Respect du matos et des murs

L'article suivant n'engage aucunement l'Antre Des Vices dans sa publication et n'est de la responsabilité que de son auteur.


Respect du matos et des murs : Le point de vue de celui qui répare derrière

On passe notre temps à parler de technique, de lâcher-prise, de limites et de consentements. C'est la base, tout le monde est d'accord. Mais il y a un angle mort complet dans la plupart des discussions BDSM : ce qui se passe une fois que la session est finie, que la porte s'est refermée, et que tu te retrouves tout seul face à l'état des lieux.

Parce que le matériel et les espaces de jeu, ça ne s'entretient pas tout seul. Et entre la théorie du « je respecte tout » et la réalité du terrain à 3h du matin, disons qu'il y a un gouffre.

Le matos : Ce n’est pas jetable

Quand tu joues, y a l'adrénaline, l'intensité, l'envie d'envoyer. C'est normal. Mais y a une marge entre utiliser un accessoire intensément et le saccager par je-m'en-foutisme.

Une cire dégueulasse qui coule sur un support qui n'est pas fait pour, des mousses ruinées par des fluides sans aucune protection, ou du cuir qu'on laisse sécher sans un gramme de graisse après une session un peu trop humide... Pour celui qui casque, qui achète, et qui passe ses dimanches à tout nettoyer, graisser ou réparer, c'est lourd. Un bel accessoire, ça se respecte. S'il est bousillé bêtement, à la session d'après, il n'est plus là. Point.
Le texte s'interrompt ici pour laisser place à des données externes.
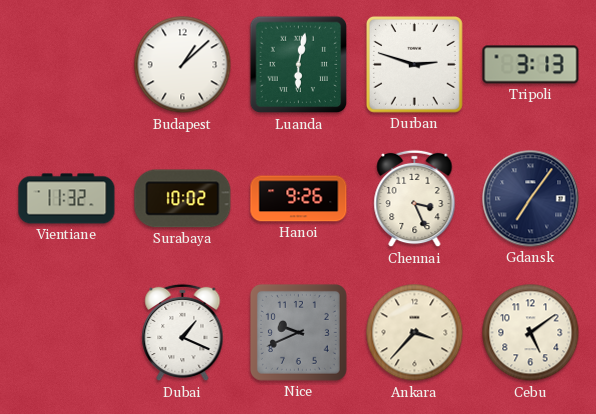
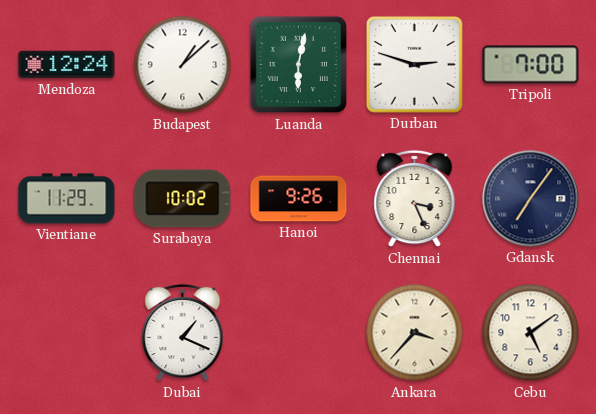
Mendoza: none -> 12:24
Tripoli: 3:13 -> 7:00
Vientiane: 11:32 -> 11:29
Nice: 9:41 -> none
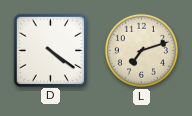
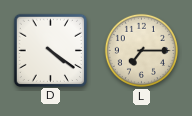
L: 7:12 -> 7:15
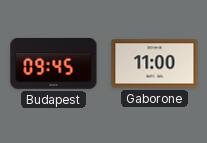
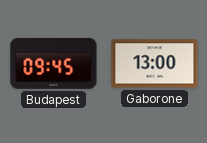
Gaborone: 11:00 -> 13:00
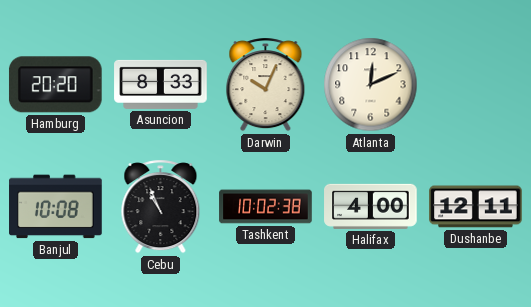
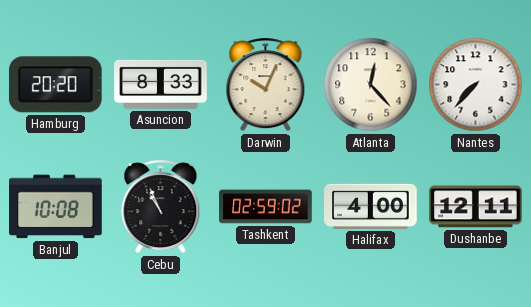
Atlanta: 12:11 -> 12:23
Nantes: none -> 7:37
Tashkent: 10:02 -> 02:59
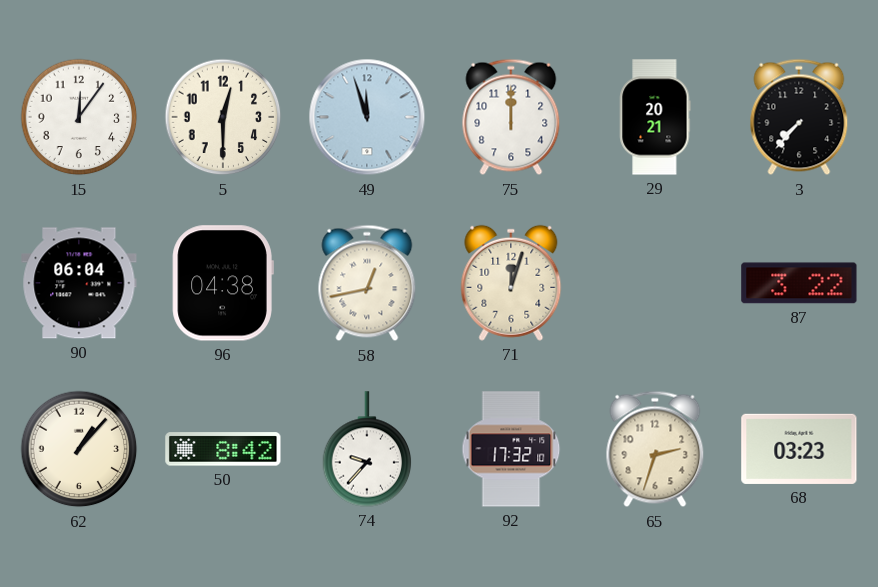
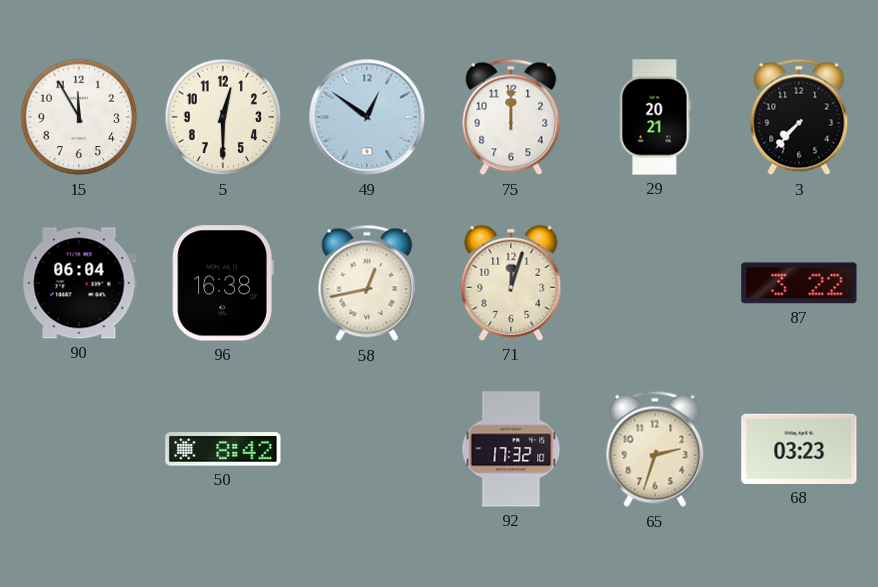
15: 12:06 -> 11:55
49: 11:57 -> 12:51
96: 04:38 -> 16:38
62: 1:07 -> none
74: 9:37 -> none
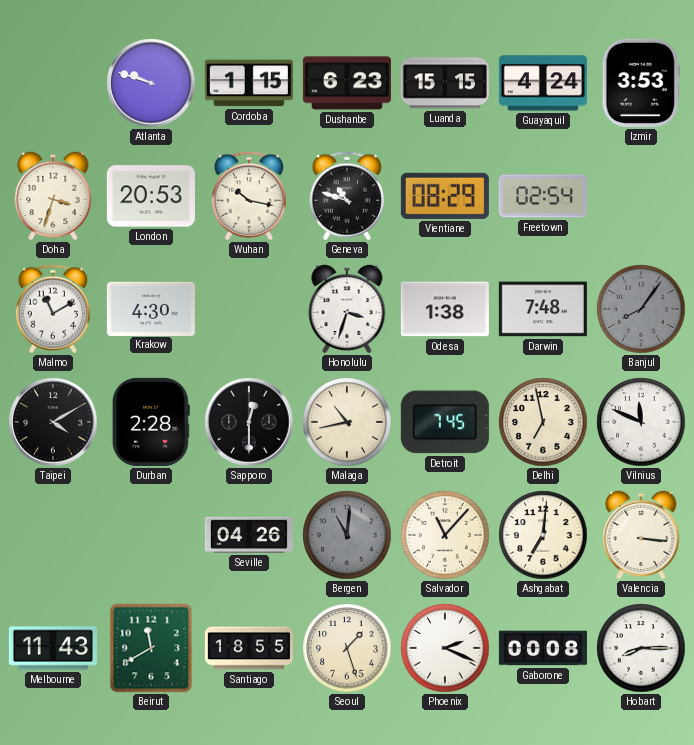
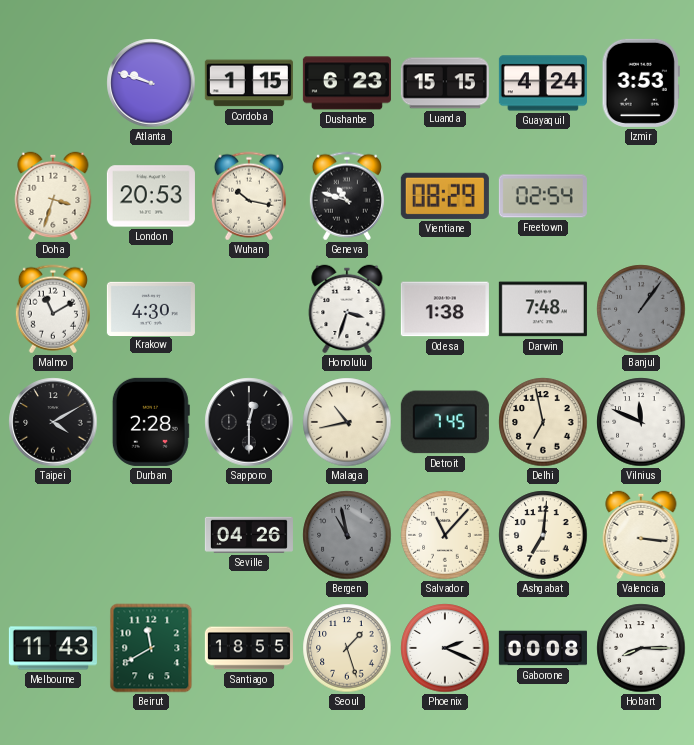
Banjul: 8:06 -> 1:06
Bergen: 11:01 -> 10:58
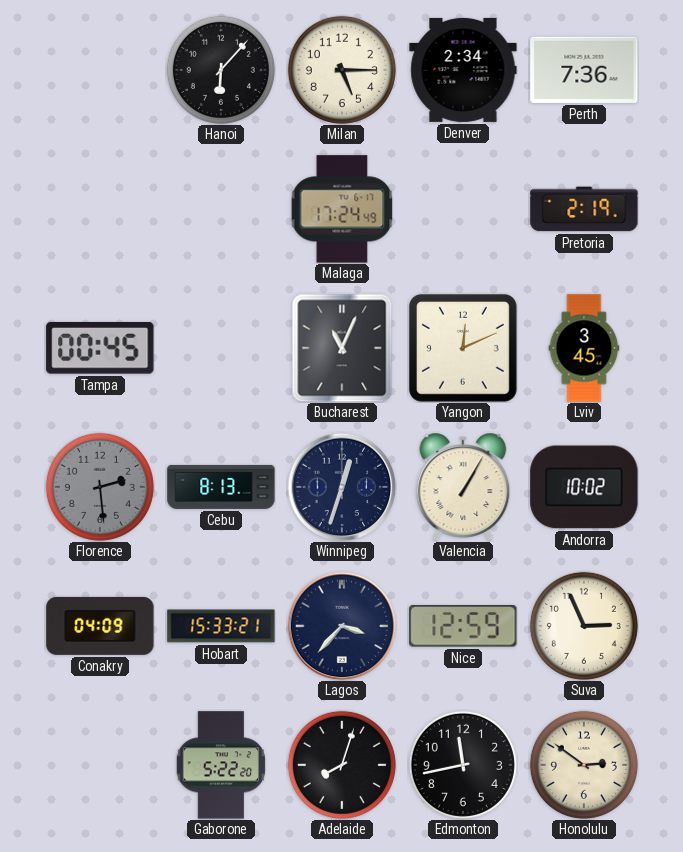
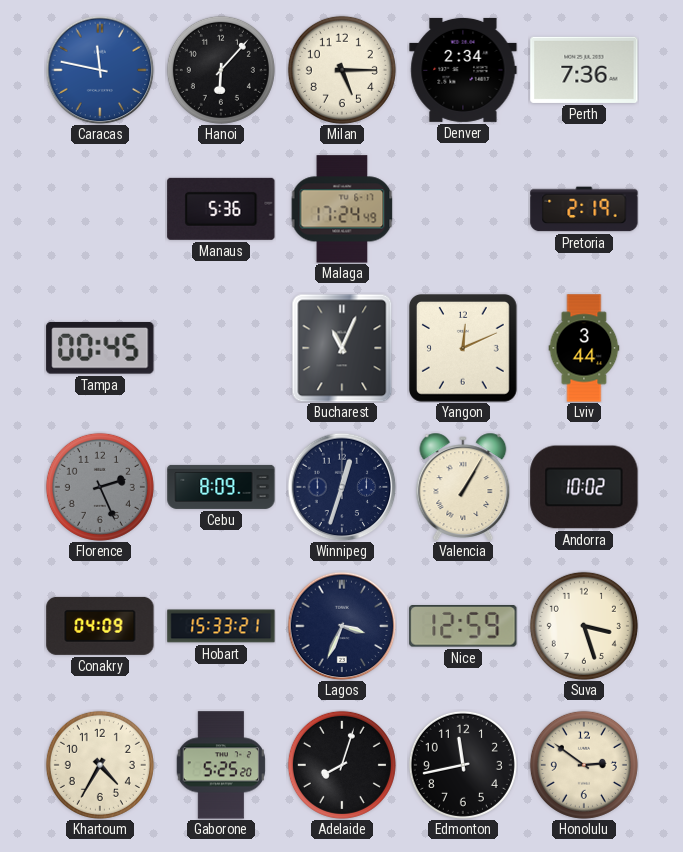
Caracas: none -> 11:47
Manaus: none -> 5:36
Lviv: 3:45 -> 3:44
Florence: 2:29 -> 2:26
Cebu: 8:13 -> 8:09
Lagos: 3:37 -> 3:34
Suva: 2:56 -> 3:27
Khartoum: none -> 4:35
Gaborone: 5:22 -> 5:25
Les murs et les espaces : On n'est pas dans un hôtel bas de gamme

Il y a cette idée reçue qui a la vie dure : « Je paie, donc je fais ce que je veux, y a bien des gens payés pour nettoyer derrière de toute façon. »

Spoiler : ici, ce n’est pas un club aseptisé avec une armée de prestataires anonymes. Quand tu loues un gîte ou un espace de jeu dédié, tu arrives dans un endroit qui a été pensé, aménagé et entretenu avec les mains pour que tu puisses vivre des trucs intenses en sécurité.

Mais la réalité du terrain, parfois, c'est ça : les traces de frottement sur les murs fraîchement peints, les flexibles de douche qui fuient ou qui disparaissent parce qu'on a tiré dessus comme des brutes, les poignées de portes maltraitées, ou les chargeurs d'enceintes Bluetooth enfoncés de travers en mode bourrin — ce qui défonce le port et t'oblige à racheter le matos. Sans parler des mousquetons de chaînes tordus ou cassés en deux, la liste est longue et non exhaustive.

Respecter les lieux, ce n'est pas juste "essayer de ne pas tout péter". C'est réaliser qu'un mur, une poignée ou un équipement, ça demande un boulot de dingue en maintenance. Ceux qui viennent après toi ont autant le droit de trouver un espace propre et nickel.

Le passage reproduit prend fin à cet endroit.